Desde una ciudad tranquila y ordenada del este de Europa, donde ahora vivo, sé que por estos días en mi tierra, La Guajira, se celebra el Festival Francisco el Hombre. Lo sé porque ese calendario vive en mí, porque, aunque esté lejos, el alma recuerda cuándo canta su pueblo. Y entonces se me aprieta el pecho. Uno no sabe bien por qué duele tanto la distancia hasta que la música de uno suena lejos, como si estuviera bajo el agua.
Nací en Riohacha. Crecí con el sonido del mar, con el calor espeso del mediodía, con el sabor a chivo guisado y el eco del acordeón que parecía venir de todos lados a la vez. Pero confieso algo: cuando vivía allá, me negaba a ir al Festival. No por falta de cariño por mi tierra, sino por orgullo, por ese compromiso rígido con una causa.

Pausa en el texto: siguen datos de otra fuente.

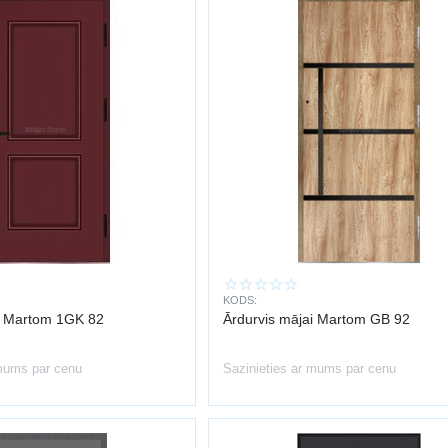
KODS:
i Martom 1GK 82
Ārdurvis mājai Martom GB 92
 mums par cenu
Sazinieties ar mums par cenu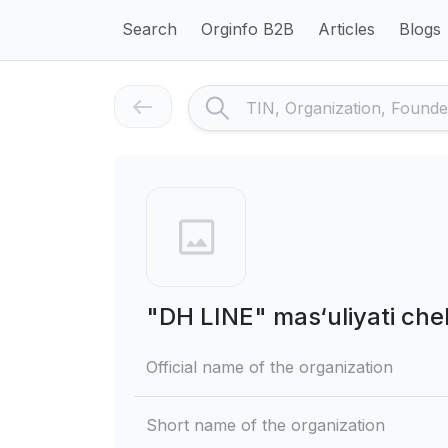
Search
Orginfo B2B
Articles
Blogs
"DH LINE" mas‘uliyati che
Official name of the organization
Short name of the organization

En aquel entonces, mi vida giraba alrededor de la lucha política y social. Me dediqué de lleno al trabajo comunitario, a las denuncias, a resistir las injusticias que tantos normalizan. Y en ese camino, empecé a pensar que asistir a eventos como el festival me restaría seriedad. Temía que me vieran ligera, poco comprometida. Me preocupaba la imagen. Además, era común que esos eventos terminaran en peleas o desórdenes, lo cual reafirmaba mi distancia.
Hoy, con los años y la distancia, entiendo cuán equivocada estaba. Me privé —nos privamos muchos— del goce, del encuentro, de la risa compartida. Confundí solemnidad con coherencia, y renuncié a espacios que también eran resistencia desde la alegría. Ahora, desde lejos, añoro justamente eso: el baile desordenado, el vallenato hasta el amanecer, la emoción colectiva de ver a Riohacha vibrar. Me doy cuenta de que la lucha también necesita ternura y canto.
Ahora enseño español a niños que no conocen el mar Caribe ni el sol que abrasa. Vivo en una ciudad donde todo funciona: el transporte llega a tiempo, las calles están limpias, y hay parques, centros culturales y actividades gratuitas para todas las edades. El arte aquí no es lujo ni adorno: es derecho. Y eso se siente.
Y, sin embargo, la gente aquí se me hace distante. Cordiales, sí. Educados, también. Pero fríos. No hay abrazos largos ni carcajadas escandalosas. No hay vecinas que entren sin avisar ni señores que se sienten contigo a hablar de vallenato sin conocerte. Hay paz, pero a veces siento que no hay alma.
Ahí es donde empiezo a comparar. Y no porque crea que todo lo de allá esté mal ni todo lo de acá esté bien. Al contrario. Me duele pensar que, en Colombia, tener agua potable, salud o acceso al arte aún sea privilegio y no derecho. Que las calles estén llenas de basura y las escuelas vacías de recursos. Me duele pensar que la belleza natural de mi tierra conviva con tanto abandono.
Pero también me duele que, en esta Europa ordenada, nadie parezca mirar a los ojos. Que la vida esté asegurada, sí, pero con candado. Que todo funcione, pero con frío. Aquí hay Estado, pero no hay pueblo. Y yo soy pueblo.
Extraño mi casa. Extraño mi gente. Extraño el bullicio de los días de festival, aunque nunca los viví de verdad. Extraño el canto que alguna vez desprecié por ser demasiado libre, demasiado desordenado, demasiado feliz. Hoy entiendo que en ese canto había resistencia, comunidad, verdad.
Hoy no estoy en Riohacha, pero el acordeón me suena en el pecho. Y en esta noche fría del este de Europa, me repito en voz baja: yo soy de La Guajira primo.